A four-armed robotic junk collector will be launched into space by the European Space Agency in what it says will be the first mission to remove an item of debris from orbit.

European Space Agency to launch space waste collector

The ClearSpace-1 mission, scheduled for launch in 2025, will cost €120m and will grab a single piece of junk. But the agency hopes the mission will pave the way for a wide-reaching clear-up operation, with Esa’s director general calling for new rules that would compel those who launch satellites to take responsibility for removing them from orbit once they are retired from use.

Jan Wörner, CEO of ESA, said:

Imagine how dangerous sailing the high seas would be if all the ships ever lost in history were still drifting on top of the water. That is the current situation in orbit, and it cannot be allowed to continue.
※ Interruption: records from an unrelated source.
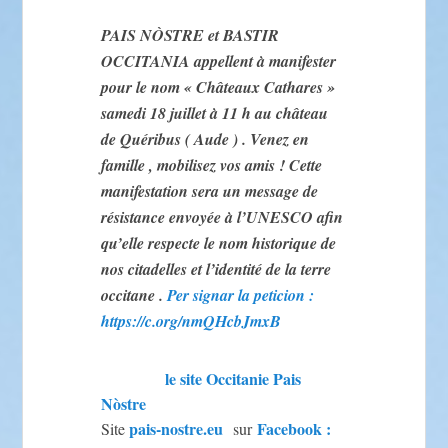
PAIS NÒSTRE et BASTIR
OCCITANIA appellent à manifester
pour le nom « Châteaux Cathares »
samedi 18 juillet à 11 h au château
de Quéribus ( Aude ) . Venez en
famille , mobilisez vos amis ! Cette
manifestation sera un message de
résistance envoyée à l’UNESCO afin
qu’elle respecte le nom historique de
nos citadelles et l’identité de la terre
occitane .
Per signar la peticion :
https://c.org/nmQHcbJmxB
le site Occitanie Pais
Nòstre
pais-nostre.eu
Facebook :
Site
sur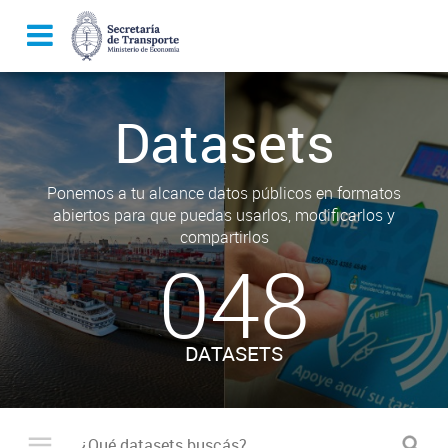
Datasets
Ponemos a tu alcance datos públicos en formatos
abiertos para que puedas usarlos, modificarlos y
compartirlos
048
DATASETS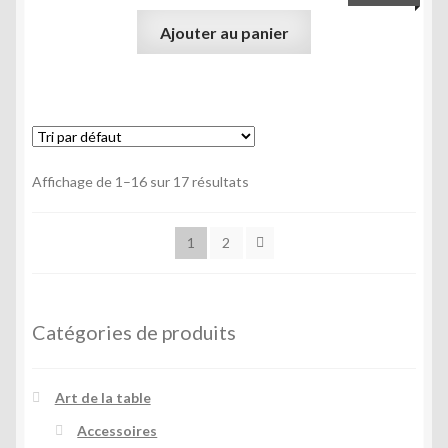
Ajouter au panier
Affichage de 1–16 sur 17 résultats
1
2
Catégories de produits
Art de la table
Accessoires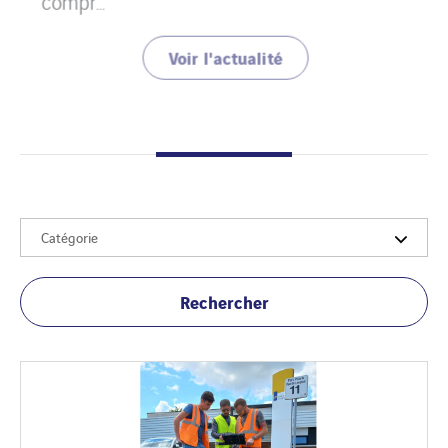
Voir l'actualité
Catégorie
Rechercher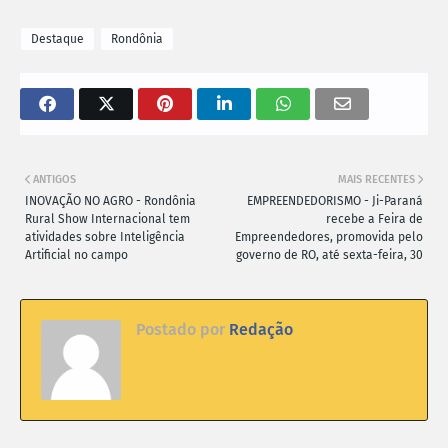
Destaque
Rondônia
ANTIGOS
MAIS RECENTES
INOVAÇÃO NO AGRO - Rondônia
EMPREENDEDORISMO - Ji-Paraná
Rural Show Internacional tem
recebe a Feira de
atividades sobre Inteligência
Empreendedores, promovida pelo
Artificial no campo
governo de RO, até sexta-feira, 30
Postado por
Redação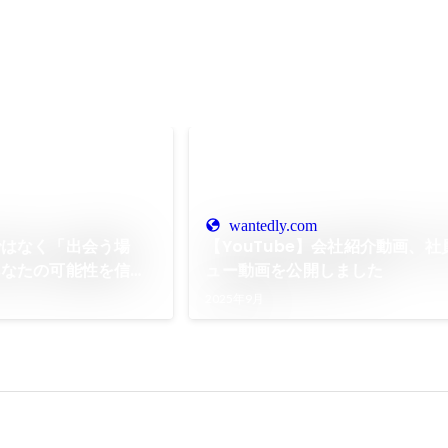
wantedly.com
ではなく「出会う場
【YouTube】会社紹介動画、
あなたの可能性を信じ
ュー動画を公開しました
2025年9月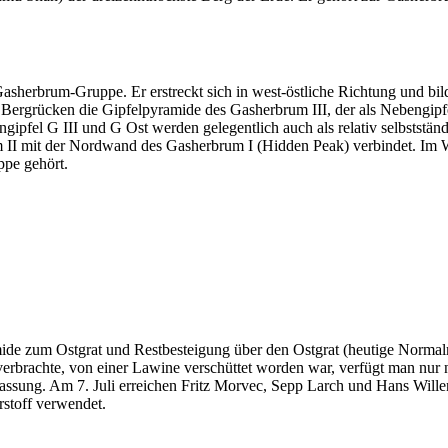
Gasherbrum-Gruppe. Er erstreckt sich in west-östliche Richtung und bi
Bergrücken die Gipfelpyramide des Gasherbrum III, der als Nebengipfel 
gipfel G III und G Ost werden gelegentlich auch als relativ selbststän
I mit der Nordwand des Gasherbrum I (Hidden Peak) verbindet. Im We
ppe gehört.
mide zum Ostgrat und Restbesteigung über den Ostgrat (heutige Norma
erbrachte, von einer Lawine verschüttet worden war, verfügt man nur n
sung. Am 7. Juli erreichen Fritz Morvec, Sepp Larch und Hans Willenp
stoff verwendet.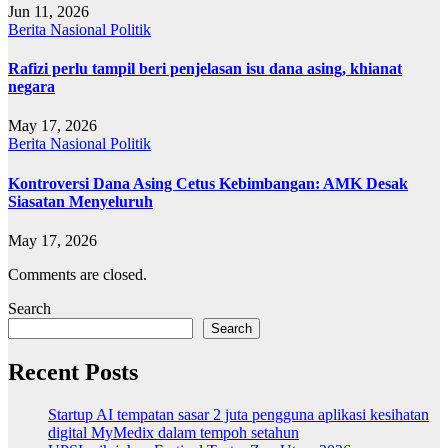
Jun 11, 2026
Berita
Nasional
Politik
Rafizi perlu tampil beri penjelasan isu dana asing, khianat
negara
May 17, 2026
Berita
Nasional
Politik
Kontroversi Dana Asing Cetus Kebimbangan: AMK Desak
Siasatan Menyeluruh
May 17, 2026
Comments are closed.
Search
Search
Recent Posts
Startup AI tempatan sasar 2 juta pengguna aplikasi kesihatan
digital MyMedix dalam tempoh setahun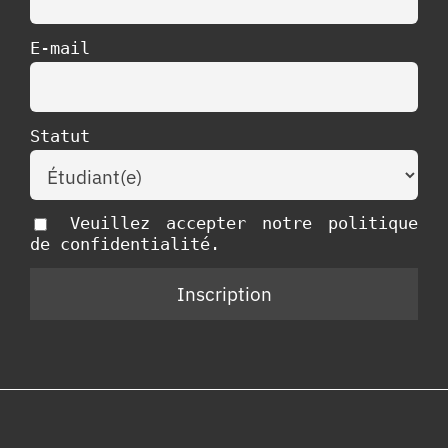
E-mail
Statut
Veuillez accepter notre politique
de confidentialité.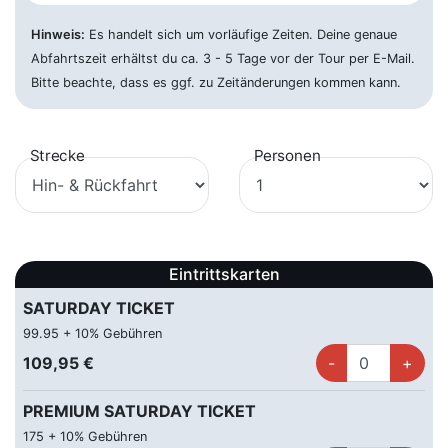
Anröchte - Bürgerhaus
65,00 €
Hinweis:
Es handelt sich um vorläufige Zeiten. Deine genaue
im Hagen 2, 59609 Anröchte
Abfahrtszeit erhältst du ca. 3 - 5 Tage vor der Tour per E-Mail.
Bitte beachte, dass es ggf. zu Zeitänderungen kommen kann.
Arnsberg - Bhf
65,00 €
Clemens-August-Straße 113, 59821 Arnsberg
Strecke
Personen
Attendorn - ZOB
59,00 €
Am Zollstock 19, 57439 Attendorn
Augsburg p+R
115,00 €
Biberbachstraße, 86154 Augsburg
Eintrittskarten
Bad Driburg - Bhf
65,00 €
SATURDAY TICKET
Bahnhofstraße 3, 33014 Bad Driburg
99.95 + 10% Gebühren
109,95 €
Bad Kreuznach
75,00 €
Europaplatz, 55545 Bad Kreuznach
PREMIUM SATURDAY TICKET
Bad Lippspringe - Parkplatz
65,00 €
175 + 10% Gebühren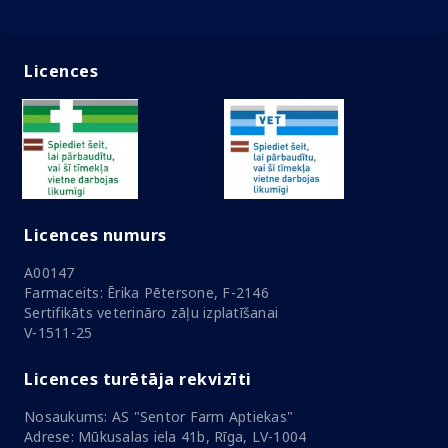
Licences
Licences numurs
A00147
Farmaceits: Ērika Pētersone, F-2146
Sertifikāts veterināro zāļu izplatīšanai
V-1511-25
Licences turētāja rekvizīti
Nosaukums: AS "Sentor Farm Aptiekas"
Adrese: Mūkusalas iela 41b, Rīga, LV-1004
In the past 60 years, thousands of tonnes of junk has accumulated around the Earth, including old rocket parts, about 3,500 defunct satellites and an estimated 750,000 smaller fragments, some from collisions between larger bits of junk. The fragments are typically circulating with a velocity of 20,000km/h (12,500mph).

Unless a clear-up operation is mounted, the chances of collisions will escalate as thousands more satellites are put into orbit.
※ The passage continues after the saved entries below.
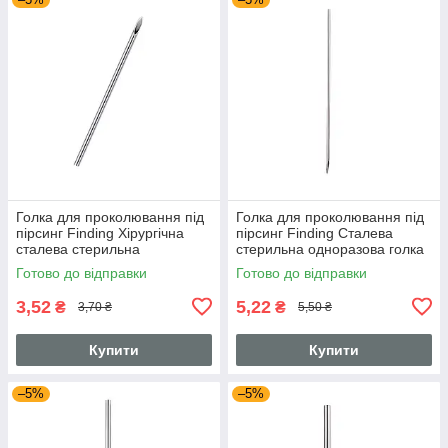
Голка для проколювання під
Голка для проколювання під
пірсинг Finding Хірургічна
пірсинг Finding Сталева
сталева стерильна
стерильна одноразова голка
одноразова голка 17G
20G Сталистий 0.8 мм
Готово до відправки
Готово до відправки
Сталистий 1.1 мм
3,52
5,22
₴
₴
3,70 ₴
5,50 ₴
Купити
Купити
–5%
–5%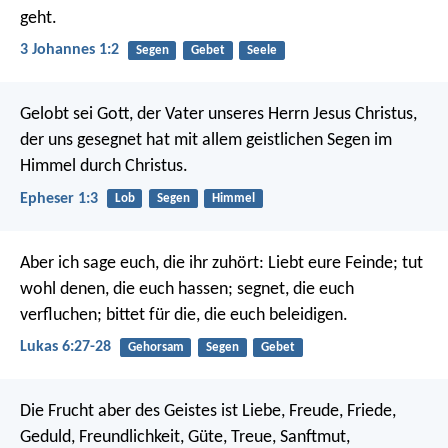
geht.
3 Johannes 1:2
Segen
Gebet
Seele
Gelobt sei Gott, der Vater unseres Herrn Jesus Christus,
der uns gesegnet hat mit allem geistlichen Segen im
Himmel durch Christus.
Epheser 1:3
Lob
Segen
Himmel
Aber ich sage euch, die ihr zuhört: Liebt eure Feinde; tut
wohl denen, die euch hassen; segnet, die euch
verfluchen; bittet für die, die euch beleidigen.
Lukas 6:27-28
Gehorsam
Segen
Gebet
Die Frucht aber des Geistes ist Liebe, Freude, Friede,
Geduld, Freundlichkeit, Güte, Treue, Sanftmut,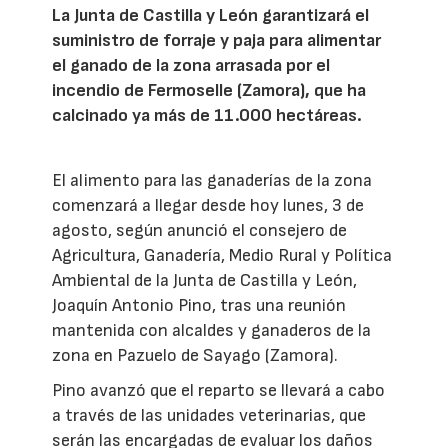
La Junta de Castilla y León garantizará el
suministro de forraje y paja para alimentar
el ganado de la zona arrasada por el
incendio de Fermoselle (Zamora), que ha
calcinado ya más de 11.000 hectáreas.
El alimento para las ganaderías de la zona
comenzará a llegar desde hoy lunes, 3 de
agosto, según anunció el consejero de
Agricultura, Ganadería, Medio Rural y Política
Ambiental de la Junta de Castilla y León,
Joaquín Antonio Pino, tras una reunión
mantenida con alcaldes y ganaderos de la
zona en Pazuelo de Sayago (Zamora).
Pino avanzó que el reparto se llevará a cabo
a través de las unidades veterinarias, que
serán las encargadas de evaluar los daños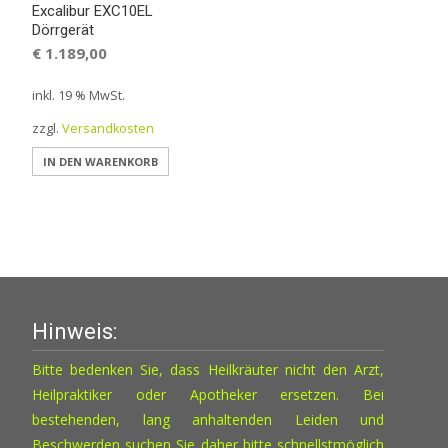
Excalibur EXC10EL
Dörrgerät
€
1.189,00
inkl. 19 % MwSt.
zzgl.
Versandkosten
IN DEN WARENKORB
Hinweis:
Bitte bedenken Sie, dass Heilkräuter nicht den Arzt,
Heilpraktiker oder Apotheker ersetzen. Bei
bestehenden, lang anhaltenden Leiden und
Beschwerden suchen Sie daher bitte schnellstmöglich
Funding for the mission was agreed at Space19+, ESA’s misterial council, which took place in Seville, Spain, at the end of November. The mission will be run by a consortium led by a Swiss startup called Clearspace.

The target for ClearSpace-1 is a piece of junk called Vespa, which was left in an orbit around 800km above the Earth by ESA’s Vega launcher in 2013. Vespa weighs 100kg – around the size of a small satellite – and was selected because it has a simple shape and sturdy construction, which make it unlikely to fragment when it is grabbed.

The “chaser” ClearSpace space probe will be launched into the target orbit where it will track down Vespa, grab it using a quartet of robotic arms and drag it out of orbit, with Vespa and the chaser both burning up in the atmosphere on the way down to Earth.

A future ambition is to create a clear-up robot that could eject junk into the atmosphere, before continuing to capture and de-orbit other pieces of junk.